Ein weit verbreiteter Irrtum ist aber, dass Kakao auch von den Azteken oder den Maya kultiviert wurde. Denn schon rund 1.000 Jahre vor diesen Hochkulturen bauten die Olmeken Kakao im heutigen Mexiko an.

Trotzdem – und das nur am Rande erwähnt – verdanken wir den Maya und Azteken die Verfeinerung des Kakao und die Verbreitung von „xocolate“ in aller Welt – schließlich brachte der spanische Eroberer Hernan Cortez im 16. Jahrhundert unter anderem eine Kakaopflanze mit nach Hause.

Mittlerweile kommt ein Großteil des weltweit konsumierten Kakaos nicht mehr aus Mittel- und Südamerika, sondern aus Afrika. Und auch in einigen Regionen Europas und Asiens mit feuchtwarmem („tropischem“) Klima wird heute Kakao angebaut.

Kakao macht dich locker

Mit rund 400mg Magnesium pro 100g liefert Kakao eine Riesen-Ration des Relax-Minerals, das dabei helfen kann, Verkrampfungen und Verspannungen zu lösen.

Kakao ist eine echte Herzensangelegenheit

Und das ist wissenschaftliche belegt.

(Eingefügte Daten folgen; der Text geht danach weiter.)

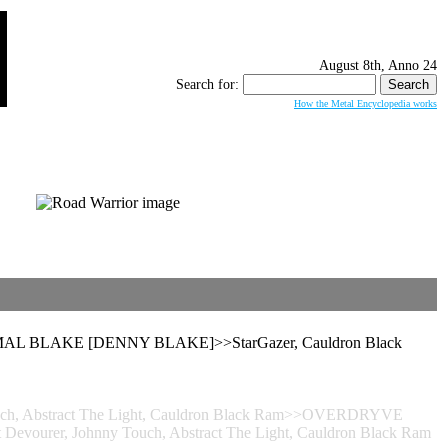
August 8th, Anno 24
Search for:
How the Metal Encyclopedia works
ENIMAL BLAKE [DENNY BLAKE]>>StarGazer, Cauldron Black
 Touch, Abstract The Light, Cauldron Black Ram>>OVERDRYVE
evourer, Johnny Touch, Abstract The Light, Cauldron Black Ram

Der langfristige, regelmäßige Verzehr von Kakao senkt das Risiko von Herzinfarkten. Diese Wirkung konnte in der entsprechenden Studie bereits bei einem täglichen Verzehr von 2,5g Kakaopulver beobachtet werden.

Und nochmal: Kakao macht schlau

Dank der enthaltenen Flavonoide fördert Kakao die Durchblutung und damit die Leistungsfähigkeit des Gehirns – und trägt so zur allgemeinen Gedächtnisleistung bei.

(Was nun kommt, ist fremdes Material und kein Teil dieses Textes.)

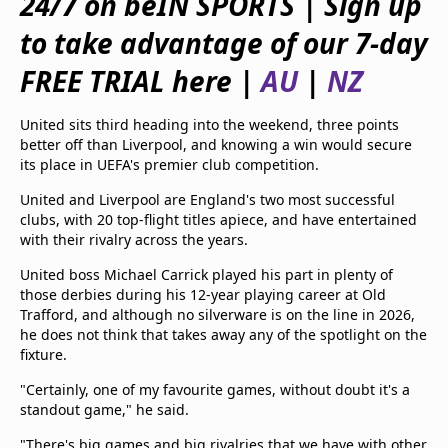
24/7 on beIN SPORTS | Sign up
beIN Media Group
to take advantage of our 7-day
TV Guide
Privacy Policy
FREE TRIAL here |
AU
|
NZ
Advertise with us
United sits third heading into the weekend, three points
better off than Liverpool, and knowing a win would secure
its place in UEFA's premier club competition.
United and Liverpool are England's two most successful
clubs, with 20 top-flight titles apiece, and have entertained
with their rivalry across the years.
United boss Michael Carrick played his part in plenty of
those derbies during his 12-year playing career at Old
Trafford, and although no silverware is on the line in 2026,
he does not think that takes away any of the spotlight on the
fixture.
"Certainly, one of my favourite games, without doubt it's a
standout game," he said.
"There's big games and big rivalries that we have with other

Erst im November 2020 veröffentlichten Forscher außerdem Studienergebnisse, die nach dem Genuss von Kakao eine Verdreifachung der Sauerstoffsättigung im Gehirn zeigen. Das führt unter anderem dazu, dass „kakaohaltige Studienteilnehmer“ komplizierte Denkaufgaben deutlich schneller erledigen konnten als die Vergleichsgruppe.

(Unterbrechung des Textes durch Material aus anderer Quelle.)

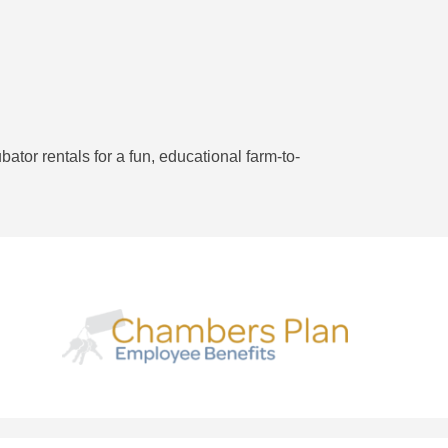
ator rentals for a fun, educational farm-to-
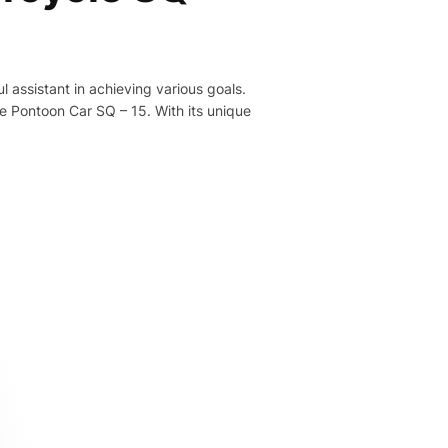
ul assistant in achieving various goals.
e Pontoon Car SQ – 15. With its unique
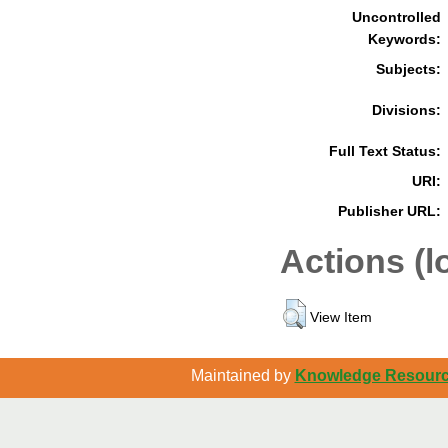
Uncontrolled
Keywords:
Subjects:
Divisions:
Full Text Status:
URI:
Publisher URL:
Actions (l
View Item
Maintained by
Knowledge Resource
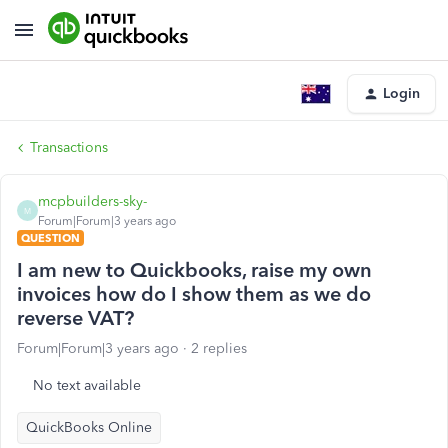
Login
Transactions
mcpbuilders-sky-
M
Forum|Forum|3 years ago
QUESTION
I am new to Quickbooks, raise my own
invoices how do I show them as we do
reverse VAT?
Forum|Forum|3 years ago
2 replies
No text available
QuickBooks Online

Kakao macht stark und bissig

Besonders in reinem Kakaopulver stecken viel Calcium (ca. 115m pro 100g)  und Phosphor (ca. 650mg pro 100g). Hinzu kommt das eher seltene Vitamin D2. Diese Kombination trägt zu starken Knochen und Zähnen bei.

Kakao kann auch Abwehrhaltung

Kakao enthält viele Antioxidanzien, die schädliche „frei Radikale“ in deinem Körper neutralisieren – und so zur Zellgesundheit beitragen. Und die Polyphenole/Flavonoide im Kakao helfen unter anderem auch deinen Blutgefäßen, gesund zu bleiben.

Mandeln

Laut Bundesanstalt für Landwirtschaft und Ernährung (BLE) zählt die Mandel zu den beliebtesten Nüssen der Deutschen. Fun Fact: Die Mandel ist gar keine Nuss. Aber trotzdem eine tolle Zutat.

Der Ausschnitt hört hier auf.